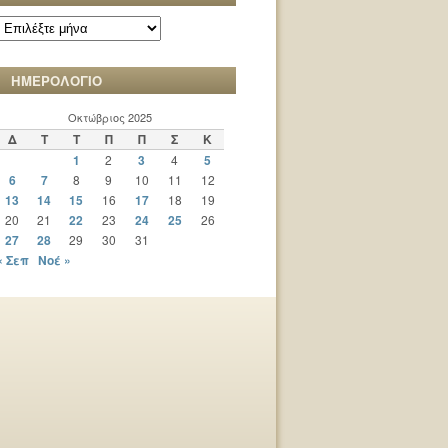
ΑΡΧΕΙΟ
ΧΡΟΝΙΚΩΝ
ΗΜΕΡΟΛΟΓΙΟ
Οκτώβριος 2025
Δ
Τ
Τ
Π
Π
Σ
Κ
1
2
3
4
5
6
7
8
9
10
11
12
13
14
15
16
17
18
19
20
21
22
23
24
25
26
27
28
29
30
31
« Σεπ
Νοέ »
::::::
- TASK BRIEF: Where an entry holds a picture, leave the picture out and output the rest exactly.

- RESULT OF THE EXERCISE:
ΑΡΧΕΙΟ
ΧΡΟΝΙΚΩΝ
ΗΜΕΡΟΛΟΓΙΟ
Οκτώβριος 2025
Δ
Τ
Τ
Π
Π
Σ
Κ
1
2
3
4
5
6
7
8
9
10
11
12
13
14
15
16
17
18
19
20
21
22
23
24
25
26
27
28
29
30
31
« Σεπ
Νοέ »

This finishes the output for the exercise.